You changed your URLs and lost your search traffic — meet the 301

After moving a domain or changing your URL structure, search traffic and rankings vanish because the old URLs no longer point to the new ones. Here's the difference between 301 (permanent) and 302 (temporary) and how to pass old link equity to the new addresses.

You changed your URLs and lost your search traffic — meet the 301

The problem: traffic fell off a cliff after the relaunch

You redesigned your site, changed the domain, or reworked your URL structure. The new site looks great, but a few days later your traffic has plunged. Searching for a page that used to rank, you click it and get "Page not found (404)."

The problem isn't the new site — it's the old URLs. The search index, links other sites point at you, bookmarks — all still point to old addresses that no longer exist, so they're dead ends. Connect the old URLs to the new ones and most of it recovers.

301 vs 302 — this number decides your equity

Sending one address to another is called a redirect. To a search engine, "moved permanently" and "temporarily sent elsewhere" mean completely different things, and the status code is what tells them apart.

A 301 (Moved Permanently) says "this address has permanently changed." Search engines pass the trust (link equity) the old URL built up to the new one and update the index. A 302 (Found, temporary) says "keep the original, just detour briefly," so equity is not passed and the old URL stays indexed. If you moved for good, you must use 301.

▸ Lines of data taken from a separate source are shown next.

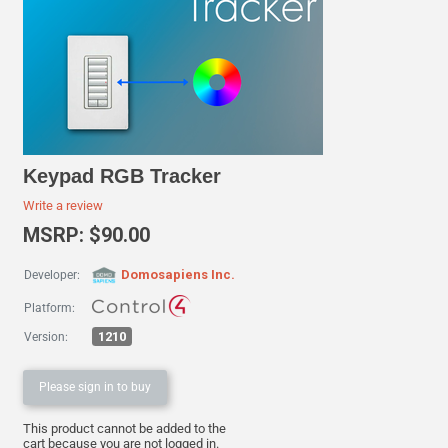
Keypad RGB Tracker
Write a review
MSRP: $90.00
Domosapiens Inc.
Developer:
Platform:
1210
Version:
Please sign in to buy
This product cannot be added to the
cart because you are not logged in.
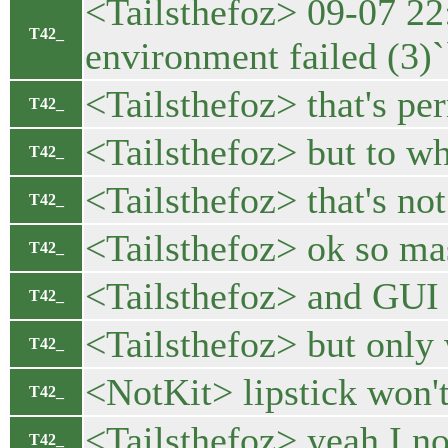
<Tailsthefoz> 09-07 22
T42_
environment failed (3)`
<Tailsthefoz> that's pe
T42_
<Tailsthefoz> but to wh
T42_
<Tailsthefoz> that's no
T42_
<Tailsthefoz> ok so ma
T42_
<Tailsthefoz> and GUI 
T42_
<Tailsthefoz> but only
T42_
<NotKit> lipstick won'
T42_
<Tailsthefoz> yeah I no
T42_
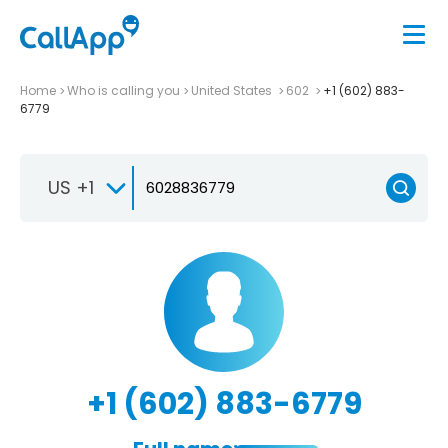
Home
Who is calling you
United States
602
+1 (602) 883-
6779
US +1
+1 (602) 883-6779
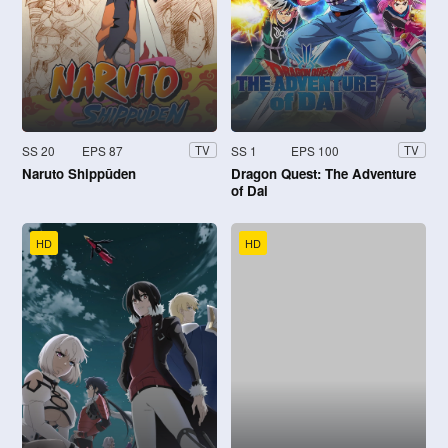
SS 20
EPS 87
SS 1
EPS 100
TV
TV
Naruto Shippūden
Dragon Quest: The Adventure
of Dai
HD
HD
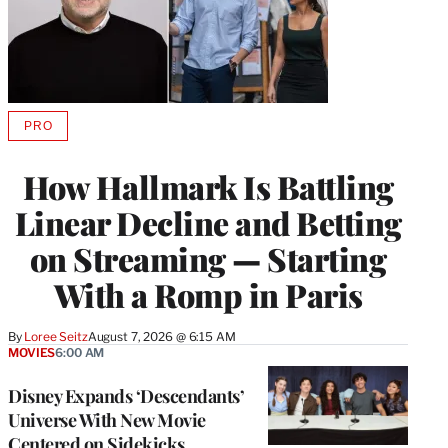
PRO
AVAILABLE
TO
WRAPPRO
How Hallmark Is Battling
MEMBERS
Linear Decline and Betting
on Streaming — Starting
With a Romp in Paris
By
Loree Seitz
August 7, 2026 @ 6:15 AM
MOVIES
6:00 AM
Disney Expands ‘Descendants’
Universe With New Movie
Centered on Sidekicks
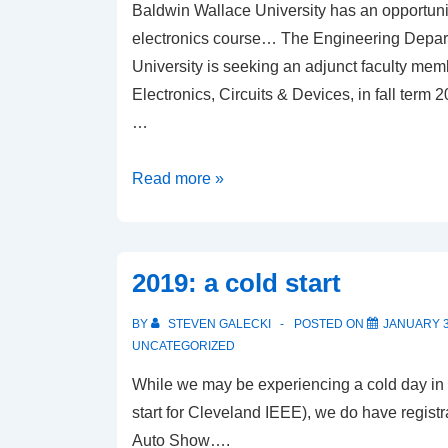
Baldwin Wallace University has an opportuni
electronics course… The Engineering Depar
University is seeking an adjunct faculty me
Electronics, Circuits & Devices, in fall term 
…
Baldwin
Read more »
Wallace
opportunity
2019: a cold start
BY
STEVEN GALECKI
POSTED ON
JANUARY 3
UNCATEGORIZED
While we may be experiencing a cold day in
start for Cleveland IEEE), we do have registr
Auto Show….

StatusMeaningPasses equityWhen
301Permanent moveYes, to the new URLPermanent domain/URL change
302Temporary moveNoMaintenance page, brief detour
404GoneN/A (link dies)When no redirect is set
If a relaunch simply drops old URLs and creates new ones, your entire built-up search asset is lost. You must add old → new 301 mappings.

How to connect old URLs to new ones

The key is a rule on the server that maps "every URL that used to exist" to "its corresponding new URL," 1:1. The syntax differs by web server (Nginx vs Apache), but the principle is the same: when the old path is requested, return a 301 to the new path.

A handful of URLs you can write by hand, but dozens or hundreds are error-prone. A tool that takes pairs of old and new URLs and generates the server config (Nginx location, Apache RewriteRule, etc.) is fast and accurate.

Where possible, map article A to new article A, 1:1 — don't funnel everything to the homepage. A mass redirect to an unrelated homepage is often treated as a soft 404, and equity won't pass well.

After moving, check these

Once redirects are in place, verify:

  • Enter a few representative old URLs in a browser and confirm they land on the new ones
  • In DevTools' Network tab, confirm the status is 301, not 302
  • Make sure redirects don't chain two or three times (minimize the chain)
  • Update your sitemap and resubmit it to search engines
  • If you keep the old domain, 301 the entire old domain to the new one

Frequently asked questions

Does a 301 preserve my rankings?

Most equity transfers to the new URL, but rankings may wobble briefly right after the move while search engines recrawl and reindex. Map 1:1 accurately and resubmit your sitemap, and it usually recovers within a few weeks.

How long should I keep the old domain?

Keep it with 301s in place for at least a year if you can. It takes time for other sites' links and the search index to fully move over. Drop the domain and any remaining link equity goes with it.

Users still reach the new page with a 302, so why is it a problem?

Users see no difference, but search engines treat a 302 as temporary — they keep the old URL indexed and don't pass equity. Use a 302 for a permanent move and your asset stays tied to the old URL while the new one struggles to rank.